We must now test our hypothesis. To do this we must make predictions based on our hypothesis and
then using these we design an experiment. A prediction is an “IF-THEN” statement. And takes the basis
form: IF our hypothesis is true THEN something else logically follows from it.
For example, the following predictions are based on our hypothesis
IF peacocks possess long tails because it increases their chances of reproducing THEN males with longer
tails will mate more often than males with shorter tails.
IF peacocks possess long tails because it increases their chances of reproducing THEN a male’s
reproductive success will decline if we cut his tail
IF peacocks possess long tails because it increases their chances of reproducing THEN a male’s
reproductive success will increase if we make his tail longer.

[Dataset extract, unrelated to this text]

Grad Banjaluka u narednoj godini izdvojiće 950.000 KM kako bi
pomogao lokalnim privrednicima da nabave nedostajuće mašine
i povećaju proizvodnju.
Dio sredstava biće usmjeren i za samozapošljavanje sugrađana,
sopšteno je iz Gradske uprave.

We can carry out an experiment to test these predictions. To do this we take a group of peacocks (all
individually marked so we know who is who) measure their tails and then assign them randomly to four
groups (A, B, C and D). We then allow females to visit the males and have the males display to the
females. The females then either reject the male or allow the male to mate. We thus gather data on the
frequency of male mating success. We could then run a correlation analysis in which we plot tail length
against male mating success. A negative correlation would cause us to reject our first hypothesis; a
positive correlation would be consistent with our first hypothesis.

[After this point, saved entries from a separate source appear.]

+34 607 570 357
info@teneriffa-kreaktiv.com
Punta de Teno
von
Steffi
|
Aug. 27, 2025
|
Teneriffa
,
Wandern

Unfortunately, a correlational study like this just allows us to document an association between the two
variables (tail length and mating success). It does not show than one causes the other. A better
approach would be a manipulative experiment where we alter the trait (tail length) we’re interested in
and see how it affects our results.
So using our four groups of birds we do the following manipulations
Group A: Tails shortened by cutting them.
Group B: Tails lengthened by gluing on extra feathers from group A males
Group C: Tails uncut
Croup D: Tails cut and glued back to original length.
[Groups C and D are control groups for comparison with our manipulated groups]
We repeat the experiment we did before where we allow all the males the opportunity to display to
female and record how successful they are. We can also compare our before and after data for each
male too.
If we discovered that males with lengthened tails had higher mating success than males with shorter
tails, that would be consistent with our hypothesis. Similarly, if males with longer tails had more mating
success than they had before their tail was lengthened, that would also be consistent with our
hypothesis. Similarly, if we discovered males with shortened tails had reduced mating success than
before that would also be consistent with our hypothesis.
However, if we found that males with shorter tails had increased mating success then we would reject
our hypothesis.
If we rejected our hypothesis we would then have to come up with a new hypothesis and repeat the
process.
So to summarize the scientific method involves the following steps
Observation/Question
Hypothesis – testable, tentative explanation for our observations/answer to our question
Predictions – develop specific statements that must be true if hypothesis is correct. Take if-then
format.
Experimentally test predictions.
Assessment of results - reject hypothesis or tentatively accept it pending further testing
Repeat as necessary.
Note that deduction not the mere accumulation of more and more facts or observations. The process by
which we might come up with general laws through accumulating more and more facts is called
induction. The problem with induction is that adding more and more observations can never prove
something is true. Recall the example from the Prothero reading about the inductive statement “all
swans are white.” Observing more and more white swans could not prove the statement true, but
observing one black swan proves it false.